Records excerpted from a collection:

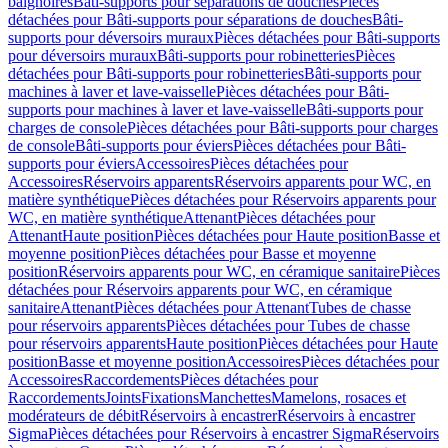
baignoires
Bâti-supports pour séparations de douches
Pièces
détachées pour Bâti-supports pour séparations de douches
Bâti-
supports pour déversoirs muraux
Pièces détachées pour Bâti-supports
pour déversoirs muraux
Bâti-supports pour robinetteries
Pièces
détachées pour Bâti-supports pour robinetteries
Bâti-supports pour
machines à laver et lave-vaisselle
Pièces détachées pour Bâti-
supports pour machines à laver et lave-vaisselle
Bâti-supports pour
charges de console
Pièces détachées pour Bâti-supports pour charges
de console
Bâti-supports pour éviers
Pièces détachées pour Bâti-
supports pour éviers
Accessoires
Pièces détachées pour
Accessoires
Réservoirs apparents
Réservoirs apparents pour WC, en
matière synthétique
Pièces détachées pour Réservoirs apparents pour
WC, en matière synthétique
Attenant
Pièces détachées pour
Attenant
Haute position
Pièces détachées pour Haute position
Basse et
moyenne position
Pièces détachées pour Basse et moyenne
position
Réservoirs apparents pour WC, en céramique sanitaire
Pièces
détachées pour Réservoirs apparents pour WC, en céramique
sanitaire
Attenant
Pièces détachées pour Attenant
Tubes de chasse
pour réservoirs apparents
Pièces détachées pour Tubes de chasse
pour réservoirs apparents
Haute position
Pièces détachées pour Haute
position
Basse et moyenne position
Accessoires
Pièces détachées pour
Accessoires
Raccordements
Pièces détachées pour
Raccordements
Joints
Fixations
Manchettes
Mamelons, rosaces et
modérateurs de débit
Réservoirs à encastrer
Réservoirs à encastrer
Sigma
Pièces détachées pour Réservoirs à encastrer Sigma
Réservoirs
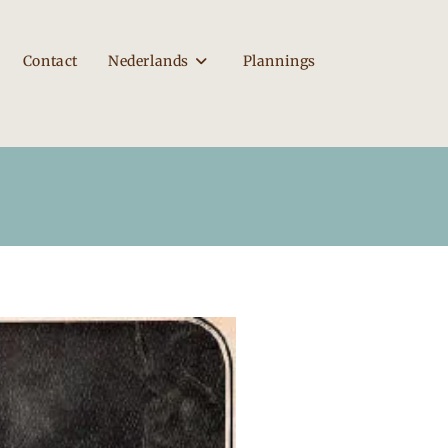
Contact
Nederlands
Plannings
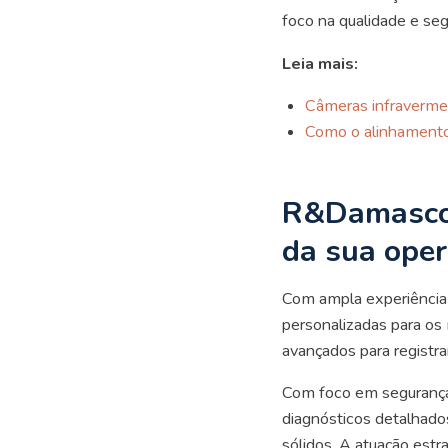
foco na qualidade e seg
Leia mais:
Câmeras infravermelh
Como o alinhamento 
R&Damasco:
da sua ope
Com ampla experiênci
personalizadas para os 
avançados para registra
Com foco em segurança,
diagnósticos detalhado
sólidos. A atuação estr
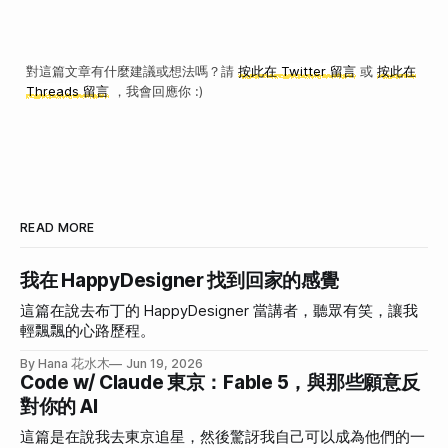
對這篇文章有什麼建議或想法嗎？請
按此在 Twitter 留言
或
按此在
Threads 留言
，我會回應你 :)
READ MORE
我在 HappyDesigner 找到回家的感覺
這篇在說去布丁的 HappyDesigner 當講者，聽眾有笑，讓我
輕飄飄的心路歷程。
By Hana 花水木
Jun 19, 2026
Code w/ Claude 東京：Fable 5，與那些願意反
對你的 AI
這篇是在說我去東京追星，然後驚訝我自己可以成為他們的一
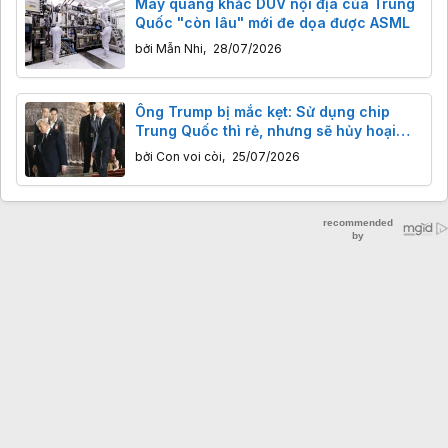
Máy quang khắc DUV nội địa của Trung
Quốc "còn lâu" mới đe dọa được ASML
bởi
Mẫn Nhi
,
28/07/2026
Ông Trump bị mắc kẹt: Sử dụng chip
Trung Quốc thì rẻ, nhưng sẽ hủy hoại
nước Mỹ
bởi
Con voi còi
,
25/07/2026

What the exercise asks: Check each line of the data for "synthétique". Copy the lines where it turns up.

Task answer:
matière synthétique
WC, en matière synthétique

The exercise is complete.